Parisreise des DJK-Diözesanverbandes Freiburg



Paris war eine Reise wert

12 Mitglieder der DJK St. Pius nahmen an der Parisreise des DJK-Diözesanverbandes Freiburg teil und erlebten fünf unvergessliche Tage in der Stadt an der Seine.
Bei idealem Reise- und Besichtigungswetter entdeckten die DJKler die unbedingten Highlights, aber auch manche verborgenen Schönheiten der französischen Hauptstadt. Da waren die Gräber vieler Prominenter auf den berühmten Pariser Friedhöfen, ein zum Park zweckentfremdetes ehemaliges Bahngleis, die Bürostadt La Defense mit der Grande Arche oder das jüdische Viertel, aber auch die Kunstwerke des Louvre, die barocke Pracht von Versailles, die Touristenströme rund um Montmartre oder die wunderschönen Glasfenster der Sainte Chapelle. Da im Vorfeld der Reise mit dem Satz "Paris ist eine Reise wert" geworben wurde, war es vor allem der überaus kompetenten Stadtführerin Mme. Elke (ihren Familiennamen verriet sie erst gar nicht, da er zu kompliziert sei) zu verdanken, dass sich dieser Werbeslogan bewahrheitete.

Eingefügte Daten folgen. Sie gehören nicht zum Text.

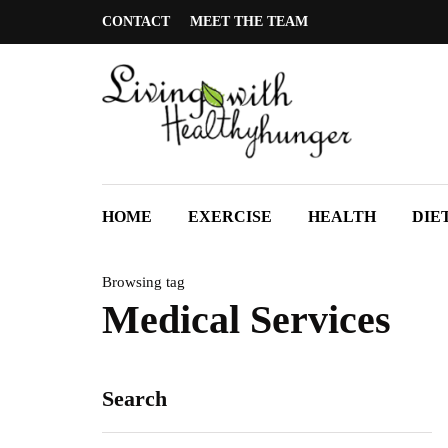
CONTACT
MEET THE TEAM
HOME
EXERCISE
HEALTH
DIE
Browsing tag
Medical Services
Search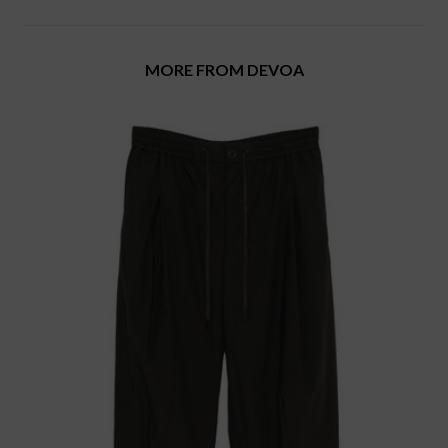
MORE FROM DEVOA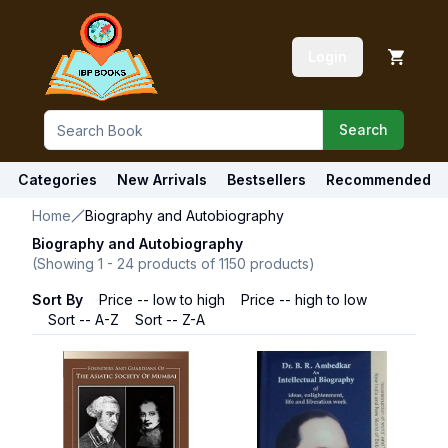
Login
Search
Categories
New Arrivals
Bestsellers
Recommended
Home
Biography and Autobiography
Biography and Autobiography
(Showing
1
-
24
products of
1150
products)
Sort By
Price -- low to high
Price -- high to low
Sort -- A-Z
Sort -- Z-A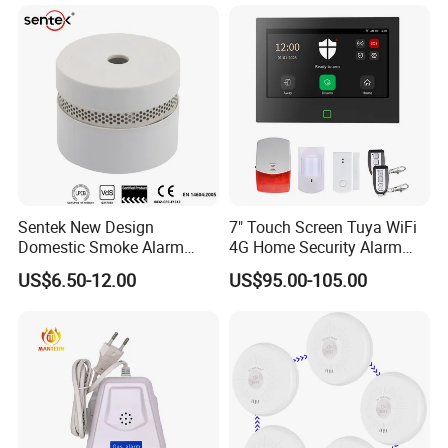
Sentek New Design
7" Touch Screen Tuya WiFi
Domestic Smoke Alarm
4G Home Security Alarm
Sk20
System with Wired Wireless
US$6.50-12.00
US$95.00-105.00
Smart Zones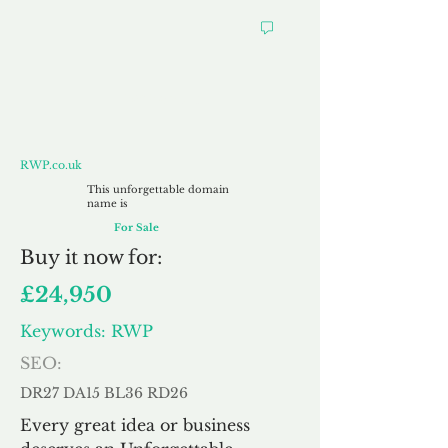
RWP.co.uk
RWP.co.uk
This unforgettable domain
name is
For Sale
Buy
it now for:
£24,950
Keywords: RWP
SEO:
DR27 DA15 BL36 RD26
Every great idea or business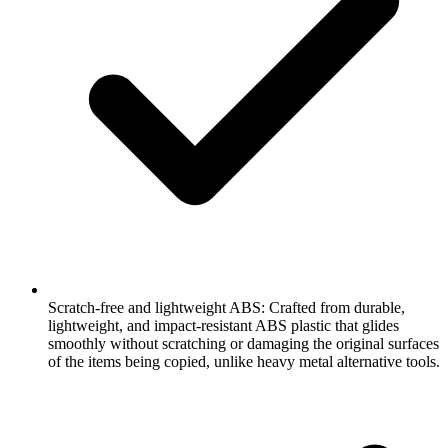
Scratch-free and lightweight ABS: Crafted from durable,
lightweight, and impact-resistant ABS plastic that glides
smoothly without scratching or damaging the original surfaces
of the items being copied, unlike heavy metal alternative tools.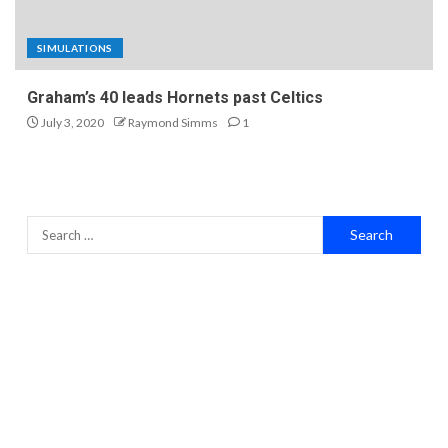
SIMULATIONS
Graham’s 40 leads Hornets past Celtics
July 3, 2020
Raymond Simms
1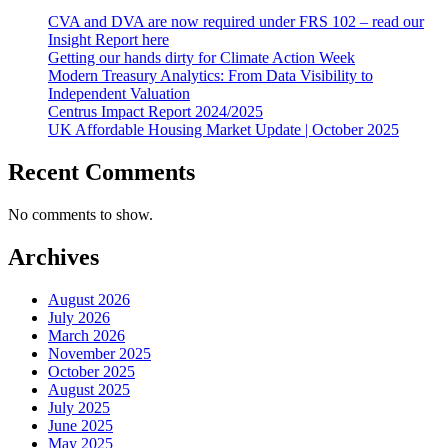
CVA and DVA are now required under FRS 102 – read our
Insight Report here
Getting our hands dirty for Climate Action Week
Modern Treasury Analytics: From Data Visibility to
Independent Valuation
Centrus Impact Report 2024/2025
UK Affordable Housing Market Update | October 2025
Recent Comments
No comments to show.
Archives
August 2026
July 2026
March 2026
November 2025
October 2025
August 2025
July 2025
June 2025
May 2025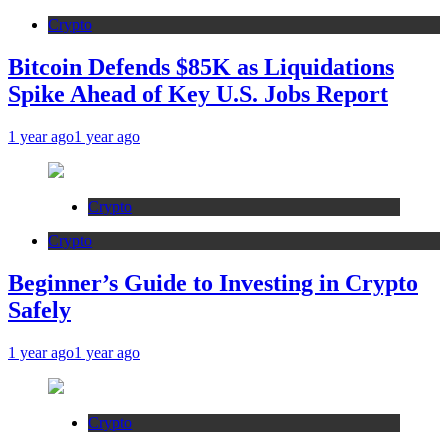
Crypto
Bitcoin Defends $85K as Liquidations
Spike Ahead of Key U.S. Jobs Report
1 year ago
1 year ago
Crypto
Crypto
Beginner’s Guide to Investing in Crypto
Safely
1 year ago
1 year ago
Crypto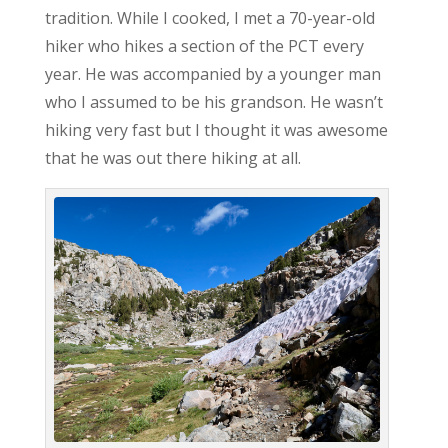
tradition. While I cooked, I met a 70-year-old
hiker who hikes a section of the PCT every
year. He was accompanied by a younger man
who I assumed to be his grandson. He wasn’t
hiking very fast but I thought it was awesome
that he was out there hiking at all.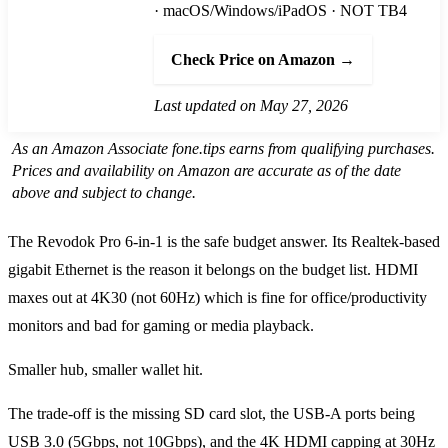
· macOS/Windows/iPadOS · NOT TB4
Check Price on Amazon →
Last updated on May 27, 2026
As an Amazon Associate fone.tips earns from qualifying purchases.
Prices and availability on Amazon are accurate as of the date
above and subject to change.
The Revodok Pro 6-in-1 is the safe budget answer. Its Realtek-based
gigabit Ethernet is the reason it belongs on the budget list. HDMI
maxes out at 4K30 (not 60Hz) which is fine for office/productivity
monitors and bad for gaming or media playback.
Smaller hub, smaller wallet hit.
The trade-off is the missing SD card slot, the USB-A ports being
USB 3.0 (5Gbps, not 10Gbps), and the 4K HDMI capping at 30Hz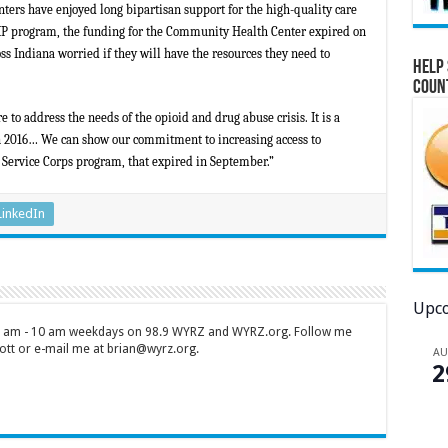
rs have enjoyed long bipartisan support for the high-quality care
CHIP program, the funding for the Community Health Center expired on
s Indiana worried if they will have the resources they need to
Help 
Coun
o address the needs of the opioid and drug abuse crisis. It is a
in 2016…
We can show our commitment to increasing access to
 Service Corps program, that expired in September.”
LinkedIn
Upco
 7 am - 10 am weekdays on 98.9 WYRZ and WYRZ.org. Follow me
tt or e-mail me at brian@wyrz.org.
A
2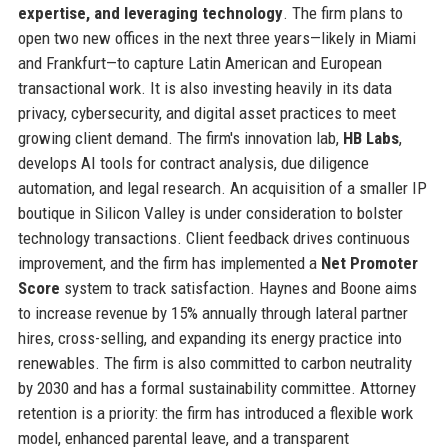
expertise, and leveraging technology
. The firm plans to
open two new offices in the next three years—likely in Miami
and Frankfurt—to capture Latin American and European
transactional work. It is also investing heavily in its data
privacy, cybersecurity, and digital asset practices to meet
growing client demand. The firm's innovation lab,
HB Labs
,
develops AI tools for contract analysis, due diligence
automation, and legal research. An acquisition of a smaller IP
boutique in Silicon Valley is under consideration to bolster
technology transactions. Client feedback drives continuous
improvement, and the firm has implemented a
Net Promoter
Score
system to track satisfaction. Haynes and Boone aims
to increase revenue by 15% annually through lateral partner
hires, cross-selling, and expanding its energy practice into
renewables. The firm is also committed to carbon neutrality
by 2030 and has a formal sustainability committee. Attorney
retention is a priority: the firm has introduced a flexible work
model, enhanced parental leave, and a transparent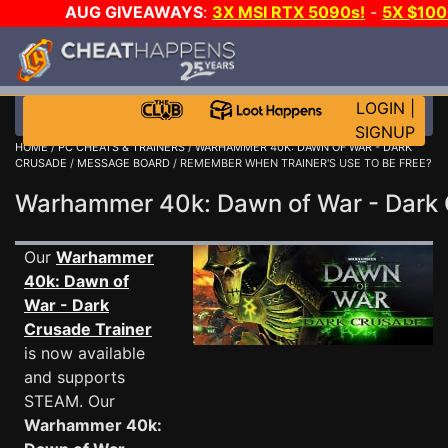
AUG GIVEAWAYS
:
3X MSI RTX 5090s!
-
5X $10
DAY!
WANT EVEN MORE CH
LOGIN
|
SIGNUP
HOME
/
PC CHEATS & TRAINERS
/
WARHAMMER 40K: DAWN OF WAR - DARK
CRUSADE
/
MESSAGE BOARD
/ REMEMBER WHEN TRAINER'S USE TO BE FREE?
Warhammer 40k: Dawn of War - Dar
Our
Warhammer
40k: Dawn of
War - Dark
Crusade Trainer
is now available
and supports
STEAM. Our
Warhammer 40k: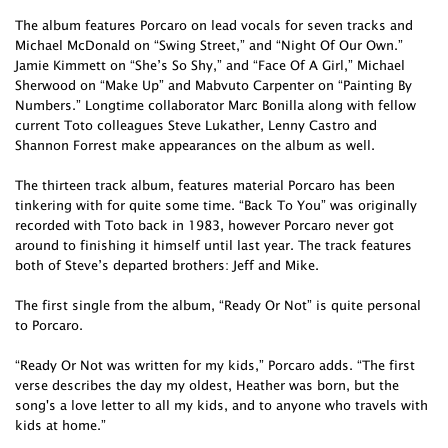
The album features Porcaro on lead vocals for seven tracks and
Michael McDonald on “Swing Street,” and “Night Of Our Own.”
Jamie Kimmett on “She’s So Shy,” and “Face Of A Girl,” Michael
Sherwood on “Make Up” and Mabvuto Carpenter on “Painting By
Numbers.” Longtime collaborator Marc Bonilla along with fellow
current Toto colleagues Steve Lukather, Lenny Castro and
Shannon Forrest make appearances on the album as well.
The thirteen track album, features material Porcaro has been
tinkering with for quite some time. “Back To You” was originally
recorded with Toto back in 1983, however Porcaro never got
around to finishing it himself until last year. The track features
both of Steve’s departed brothers: Jeff and Mike.
The first single from the album, “Ready Or Not” is quite personal
to Porcaro.
“Ready Or Not was written for my kids,” Porcaro adds. “The first
verse describes the day my oldest, Heather was born, but the
song's a love letter to all my kids, and to anyone who travels with
kids at home.”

Als deutsche Kunsthistorikerin lebt sie schon über 30 Jahre in Paris und konnte deshalb nicht nur die Pariser Sehenswürdigkeiten bis in alle Einzelheiten erklären, sondern auch ganz viel über das alltägliche Leben in der Stadt und über die politische und gesellschaftliche Situation des Landes erzählen. In ihrer sehr angenehmen Art zu Sprechen ließ sie die Erklärungen über Bus- oder Funkmikrofon nie langweilig werden - man konnte ihr stundenlang zuhören.
Nachdem auf der Hinfahrt während der Mittagspause genügend Zeit war, die berühmte Kathedrale von Reims zu besichtigen und vielleicht auch ein Glas des berühmten Champagners zu genießen, wurde die Reisegruppe sofort nach ihrer Ankunft in Paris an der Place de la Bastille von Mme. Elke empfangen und ohne auszusteigen begann die Stadtrundfahrt. An dieser Stelle muss dem Busfahrer, Herrn Boritz vom Reiseunternehmen Hirsch ein ganz dickes Lob ausgesprochen werden - hat er doch die Reisenden souverän und sicher nach und durch Paris und auch wieder zurück gebracht.
Aber was wäre eine DJK-Reise ohne Gottesdienst! Da der geistliche Beirat des Diözesanverbandes, Pfarrer Erhard Bechtold, mit von der Partie war und er auch schon von Deutschland aus bei einer Kirche angefragt hatte, erlebten die Teilnehmer einen schönen Gottesdienst in der Klosterkirche St. Lazare, in der der Hl. Vinzenz von Paul begraben ist. Nach 1 ½ Tagen Stadtrundfahrt und eingehender Louvrebesichtigung war dies am Samstagnachmittag genau der richtige Zeitpunkt zum Innehalten und Kraftschöpfen, um sich anschließend in die aufregende Warenwelt der Pariser Kaufhäuser zu stürzen, denn das Warenangebot ist exclusiv und verlockend und die Daheimgebliebenen warten ja schließlich auch auf ein Mitbringsel.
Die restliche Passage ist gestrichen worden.